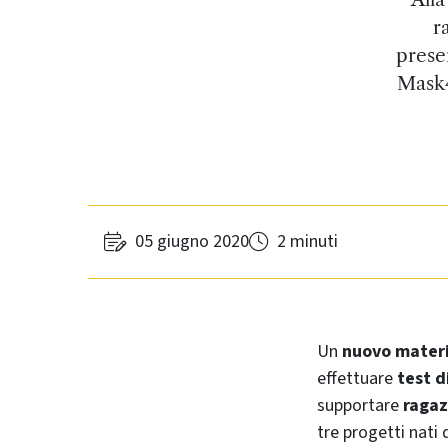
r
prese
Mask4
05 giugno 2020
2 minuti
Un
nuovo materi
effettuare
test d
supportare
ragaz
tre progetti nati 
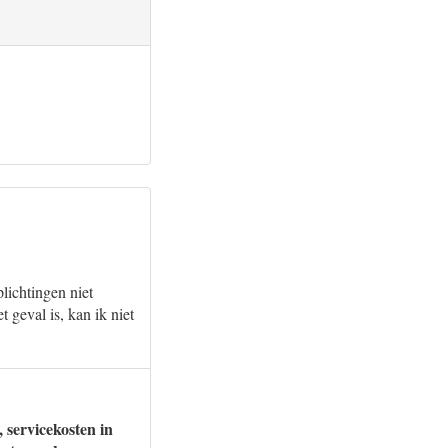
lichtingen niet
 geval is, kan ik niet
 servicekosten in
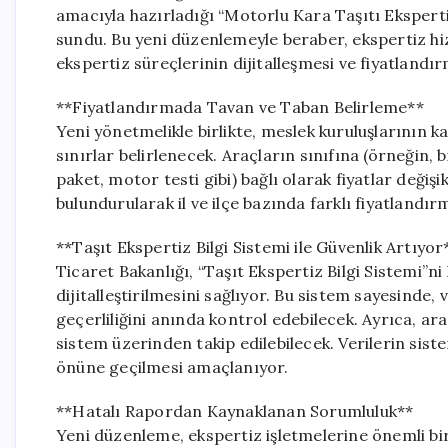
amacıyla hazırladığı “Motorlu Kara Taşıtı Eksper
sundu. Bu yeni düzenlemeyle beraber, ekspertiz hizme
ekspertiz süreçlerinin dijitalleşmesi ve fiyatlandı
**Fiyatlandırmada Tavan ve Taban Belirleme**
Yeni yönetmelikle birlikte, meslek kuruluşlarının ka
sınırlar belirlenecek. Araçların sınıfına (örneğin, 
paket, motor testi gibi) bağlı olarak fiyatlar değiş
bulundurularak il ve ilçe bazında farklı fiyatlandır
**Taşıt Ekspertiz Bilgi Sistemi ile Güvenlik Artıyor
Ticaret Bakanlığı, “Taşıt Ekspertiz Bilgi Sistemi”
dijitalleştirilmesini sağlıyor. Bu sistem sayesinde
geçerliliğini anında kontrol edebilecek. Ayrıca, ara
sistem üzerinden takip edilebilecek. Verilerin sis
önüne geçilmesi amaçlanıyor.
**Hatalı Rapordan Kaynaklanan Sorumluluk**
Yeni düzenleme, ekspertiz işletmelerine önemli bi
========================================
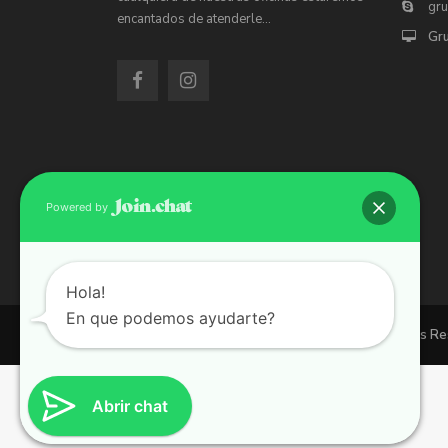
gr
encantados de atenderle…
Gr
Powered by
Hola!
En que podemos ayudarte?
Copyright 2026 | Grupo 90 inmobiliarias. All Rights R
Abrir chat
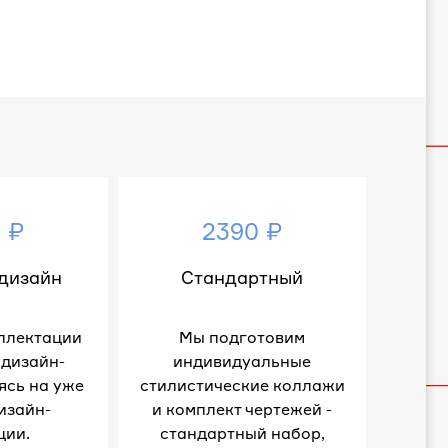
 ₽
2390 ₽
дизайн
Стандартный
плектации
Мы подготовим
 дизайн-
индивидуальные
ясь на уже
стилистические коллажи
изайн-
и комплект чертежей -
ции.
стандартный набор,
========================================
» **Activity**
Copy, from the material above, each line in which the string "Sistemi" occurs.

» **Solution for this exercise**
**Taşıt Ekspertiz Bilgi Sistemi ile Güvenlik Artıyor
Ticaret Bakanlığı, “Taşıt Ekspertiz Bilgi Sistemi”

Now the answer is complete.